Whether or not this guy is real (his 'nom de plume' is Salam Pax, meaning peace in both Arabic and Latin), it again demonstrates how transformative the Internet has been not only among us early-adopter nerd types or hard-driving professionals, but in relation to all aspects of life.

Among a plethora of blogs related to the war in Iraq, others are command-post.org, agonist.org, instapundit.com, blogsofwar.com, and warblogs.cc (thanks Rick Brunner for that list.).

The war, here, of course serves as the back-drop to the point I want to make, which is the amazing publishing power that the Internet lends to the average person (see Tom Hespos' Lessons Learned from Open Source) and the extraordinary diversity of perspective the Internet makes possible.
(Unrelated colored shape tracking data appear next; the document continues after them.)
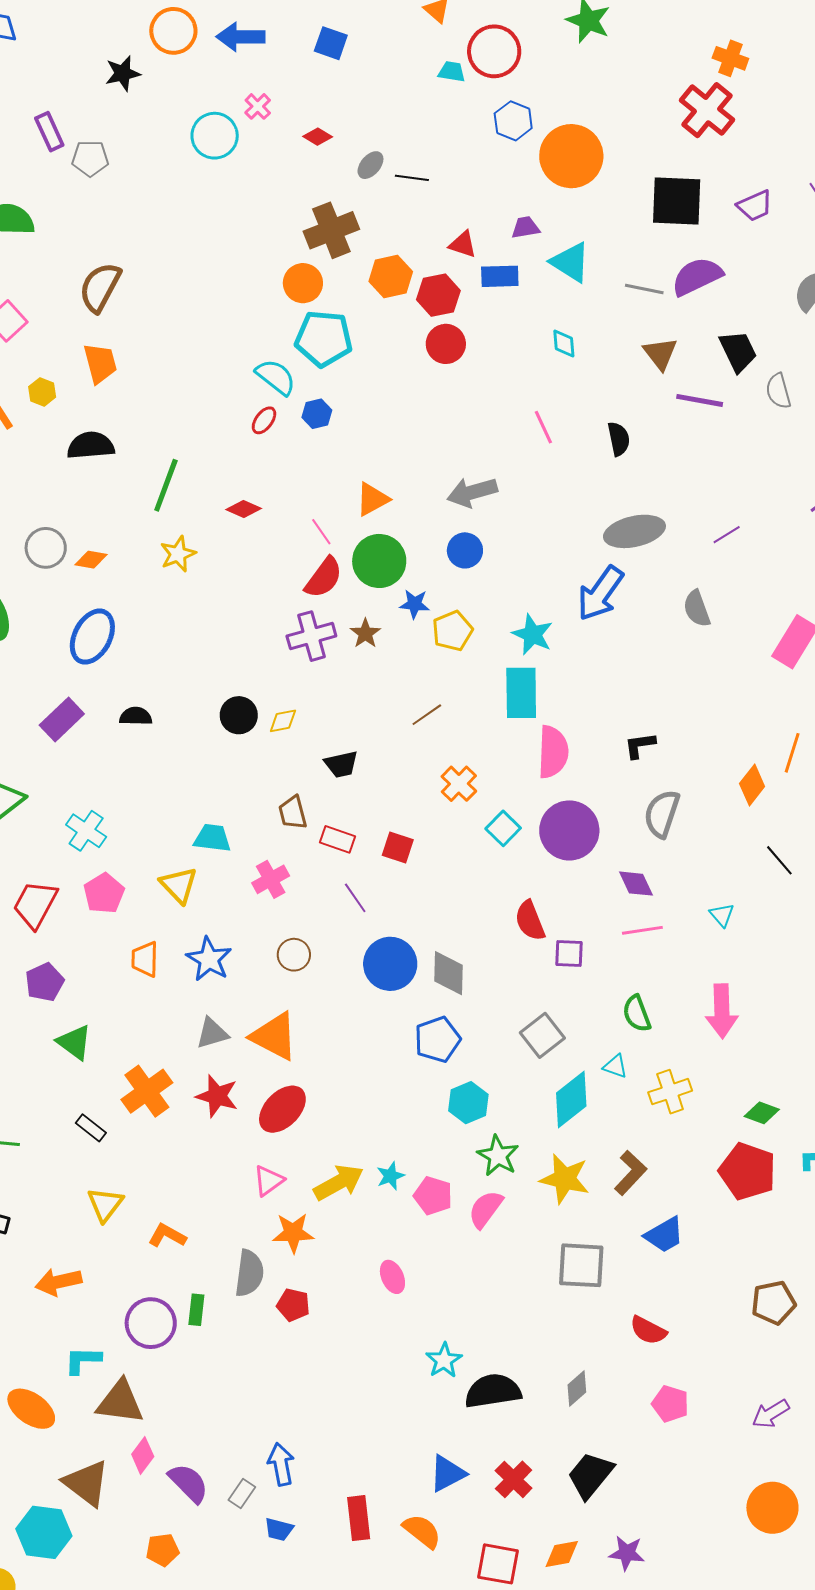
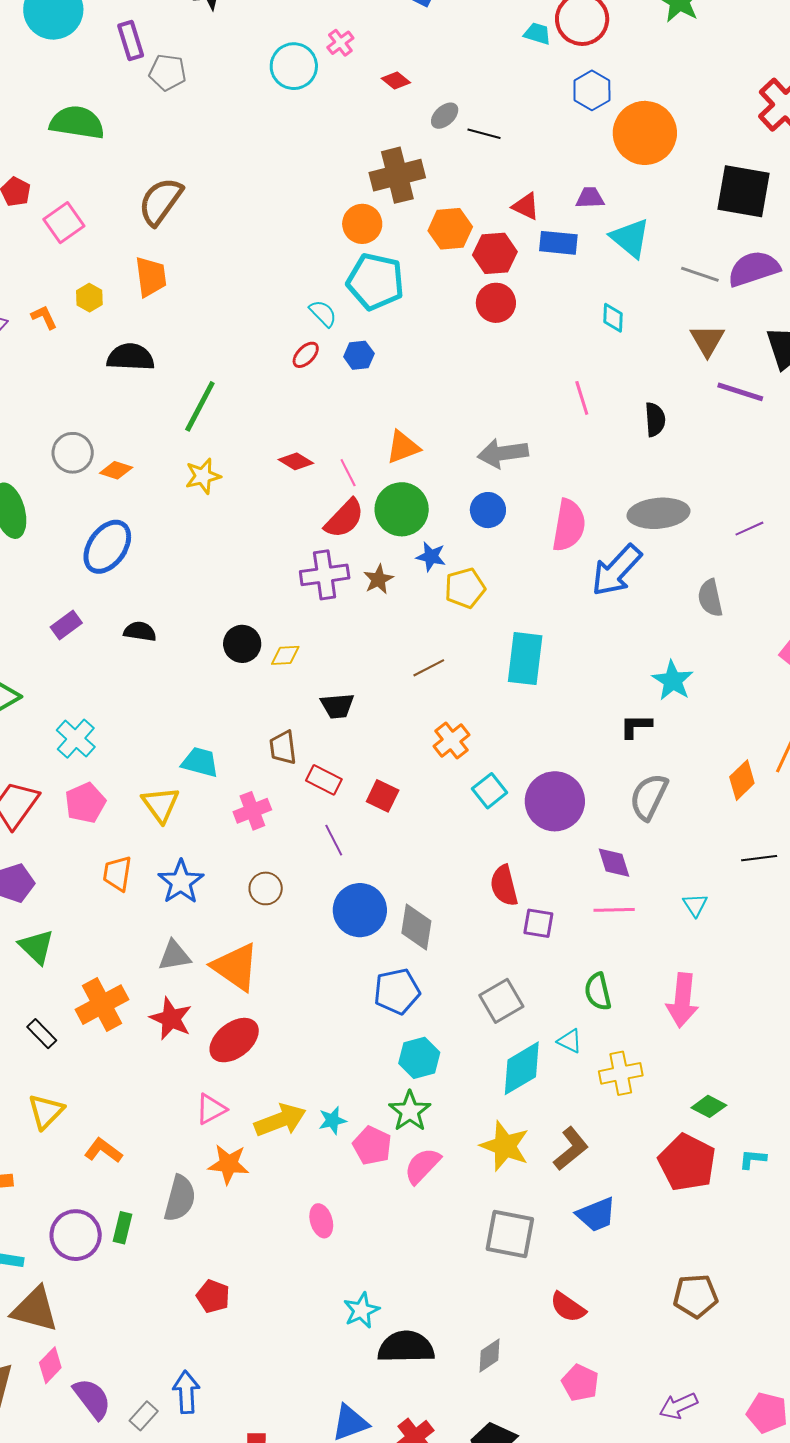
cyan semicircle: (276, 377) -> (323, 313), size x0.7
red diamond: (244, 509) -> (296, 461), moved
cyan star: (532, 634) -> (673, 681), moved
purple rectangle: (62, 719) -> (66, 625), size x0.7
pink semicircle: (553, 752) -> (569, 525), moved
black line: (779, 860) -> (759, 858), turned -64
green star: (498, 1156) -> (410, 1111), moved
red pentagon: (293, 1305) -> (213, 1296), moved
That fact should come as no surprise to most of you reading, but it is easy for us to forget that we live and work in a very rarified environment and that the way in which the Internet can disseminate information, images, and points of view are only now starting to become known to the world outside of our cloistered industry. Personalities on CNN have even made it a point more than once that a lot of the information they transmit is coming to them from over the Internet.

I watched "The Killing Fields" again the other night and was struck by the realization of how news stories used to be filed from a theater of war. A "scoop" could often take days to file.

Now, some average Jane or Joe with a machine and a phone line can file stories in moments. And they don't even have to have an organizational affiliation. Just the will to do it.

We are really only just beginning to see what the Internet as a medium is really capable of.